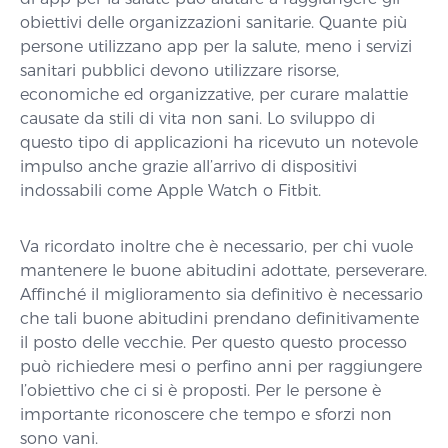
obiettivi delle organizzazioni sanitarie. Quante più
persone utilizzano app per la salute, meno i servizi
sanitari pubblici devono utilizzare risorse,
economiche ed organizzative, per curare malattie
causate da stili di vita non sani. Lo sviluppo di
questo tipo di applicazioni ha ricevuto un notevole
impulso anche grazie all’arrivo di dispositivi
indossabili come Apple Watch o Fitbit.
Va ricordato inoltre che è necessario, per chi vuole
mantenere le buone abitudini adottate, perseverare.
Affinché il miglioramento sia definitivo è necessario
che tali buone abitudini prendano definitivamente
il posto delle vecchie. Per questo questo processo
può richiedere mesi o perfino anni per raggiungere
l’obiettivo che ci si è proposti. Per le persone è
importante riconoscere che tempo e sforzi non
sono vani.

- _TASK GOAL_: Using the listing above, count how many lines contain the word "necessario" and, please, write only that number.

- _TASK ANSWER_: 2